The very first thing the older dogs we've adopted needed to learn was that they were safe here, and to trust that this was permanent. They were "home." They were family now. It's not an instantaneous adjustment. Likewise, we had to come to know them, to trust them.
Recent example (deceased now three years, I guess): One old loving doofus we adopted at 6 years old (intact male with a huge package! ... couldn't help noticing that first thing) seemed like our dog the moment that we saw him. There was just this "connection." We got to walk him, learn about him, etc. Then we went home without him. A week went by and, yep, we were certain. That great big old dog needed to be in our home. He'd been in that old shelter too long.
He was just a big old gentle giant, timid, even -- until I went to put his new collar on a week or so after we'd settled him in our home. He whirled around and slashed at my hand and continued crouching and snarling at me, barking savagely (very loud voice, this dog). This was a total shock, a complete 180 in his temperament. I stood firm, maintained dominance (but out of reach, of course). I was able to talk him down but took some doing. But I gave up trying to do the collar just then. He was a huge dog capable of inflicting considerable damage. And yeah, my first thought was: "Oh hell no. No no no. He's going back. I can't have him doing that." That defensiveness, that hostility, it was something we always had to watch out for after that. Didn't really turn on people after that. But turned out he did *not* tolerate small dogs. He'd try to kill them. Oh, and deathly afraid of storms. Afraid of *rain*. Heck, I think he was afraid of gray cloudy days.
No one told us about this streak in him. I don't think they knew. We always wondered what his history must have been. How did he get like that? What had happened to him? But we managed. We loved him. And one of the kids, he just melted around her when she visited (she was in her 20s). And he became a beloved member of the family. His big old paw prints hang on our wall and two of the kids' walls at their homes. That favorite daughter has his ashes on her mantle.
Sexually? We had tried a couple times. He would let you jack him. You could suck him. Or try (enormous tool). It "worked," it got hard, big knot, lots of squirting cum -- but just really wasn't interested. Indifferent to it, might be the word. Tolerated it? Didn't seem to enjoy it, just "allowed" it. So, we scratched that off the list. Physically, responsive. Mentally, psychologically? Wasn't there. Just not fun sexually with him. We don't enjoy coercion, "concession." It's abuse.
But he did become playful with us, otherwise. And he was an absolute nut for snow. He thought nature did that just for him. He bounded around in it, tried to snap snowflakes out of the air, dove into it and rolled around, wriggling. There's just something about "your" dog, when your dog becomes "your" dog, and you become "his." It's just magical. You didn't know each other previously, but now you seem as though you've always been together. You are committed to each other. Period. Faults and weaknesses included. You belong to each other. Home.

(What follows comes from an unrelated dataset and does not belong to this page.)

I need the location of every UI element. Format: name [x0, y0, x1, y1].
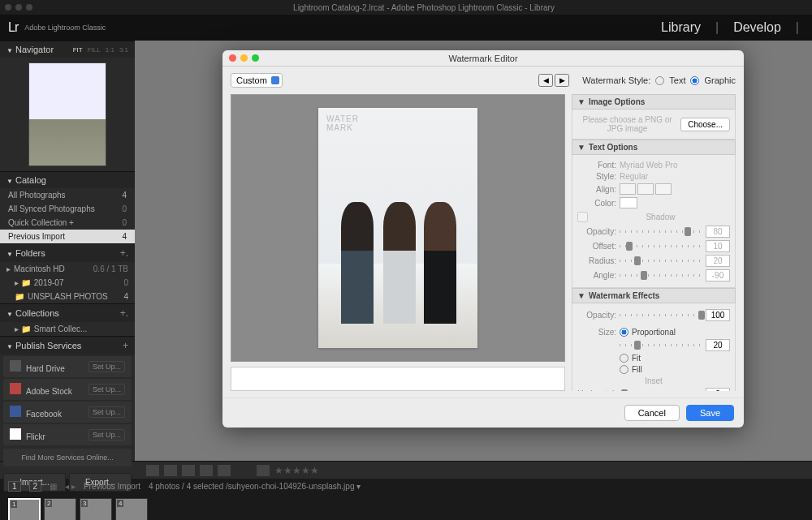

Just saying all this as a word of warning to the OP -- Lots of things to consider beyond just, "Are her reproductive organs intact." Finding the dog is one thing. Committing to the dog is entirely another. Sex is a happy option sometimes. Sometimes it's not. You won't know right off. Takes time. Fingers crossed.
-- And of course, none of the OP's question concerned this. The question was just "Is it possible to find a mature, intact female." More wasn't mentioned so, just making sure this other stuff is also considered. If not for the OP, at least for anyone reading this thread with similar ideas.